Mims nimmt sich des Marshals an. Dieser erzählt ihm, dass er gehofft habe, Travers vorzufinden, um ihm 10.000 Dollar zu übergeben, die die Marshals Pinter schulden und die der Hausverwalter seinem Chef übergeben könnte, wenn dieser zurückkommt. Mims meint, er könne das Geld von Raylan entgegennehmen und teilt dies Samantha und Travers mit, allerdings nicht, ohne vorher die Geldsumme, die Raylan übergeben soll, zu halbieren. Allen ist klar, dass der Marshal beseitigt werden muss, sobald sie das Geld haben.

Raylan, der nach und nach herausfindet, mit wem er es zu tun hat, holt sich erneut die Belohnung bei Art ab, weil er glaubt zu wissen, wo Pinter sich befindet.
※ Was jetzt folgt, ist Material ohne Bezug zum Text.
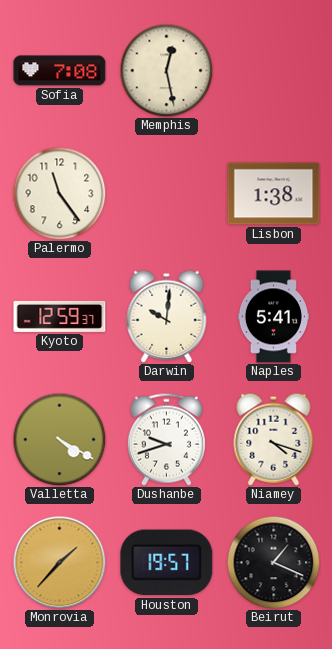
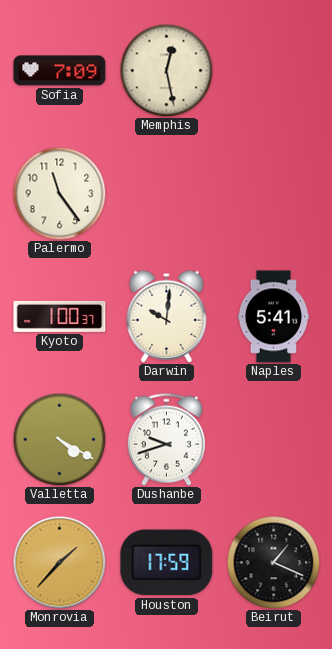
Sofia: 7:08 -> 7:09
Lisbon: 1:38 -> none
Kyoto: 12:59 -> 1:00
Niamey: 4:18 -> none
Houston: 19:57 -> 17:59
Mims will sich inzwischen auf sein Zusammentreffen mit Raylan vorbereiten, wird aber von Travers erschossen. Dieser will mit Gewalt an Pinters Geld herankommen. Zuvor bekommt er es allerdings mit Raylan zu tun, der vor der Tür steht, um das Geld zu überbringen, das er versprochen hat.

Während Travers Raylan gegenübertritt, befreit Samantha Pinter, dem sie anscheinend die ganze Zeit über loyal war. Während Samantha eine Waffe auftreibt, eröffnet Travers das Feuer auf Raylan. Der Deputy will eine Tür öffnen, unwissend, dass sich hinter dieser Pinter und Samantha befinden. Pinter denkt, es handele sich um Travers, schießt durch die Tür und trifft Raylan in der Brust. Der Marshal kann dennoch reagieren und erschießt Travers, ebenfalls durch eine Tür hindurch. Samantha will sich um Raylan kümmern und stellt fest, dass dieser eine schusssichere Weste getragen hat.

Ein Ersthelfer bescheinigt Raylan, dass von dem Treffer in die Brust vermutlich keine Schäden zu erwarten sind. Art empfiehlt seinem Marshal dennoch, sich während der Ermittlungen freizunehmen. Raylan stutzt, als er sieht, dass Samantha keine Handschellen trägt. Art klärt ihn darüber auf, dass sie vorgibt, ebenfalls eine Geisel gewesen zu sein. Raylan spricht mit Pinter, der diese Aussage deckt. Der Informant verlangt sich sein Geld. Er will endgültig aus Kentucky fort und sich nach Tahiti absetzen.

Raylan besucht Ava und fragt sie, was wäre, wenn er etwas gefunden hätte, wofür es sich lohnt, in Kentucky zu bleiben. Ava meint, dass das vermutlich etwas Gutes ist. Raylan stimmt ihr zu und küsst sie.